__What the exercise asks__.
The reply should consist of the full listing, written out exactly.

__Record extracts__.
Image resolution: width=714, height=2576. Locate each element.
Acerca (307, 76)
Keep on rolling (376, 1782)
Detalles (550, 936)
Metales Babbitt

__Response__.
Image resolution: width=714, height=2576. Locate each element.
Acerca (307, 76)
Keep on rolling (376, 1782)
Detalles (550, 936)
Metales Babbitt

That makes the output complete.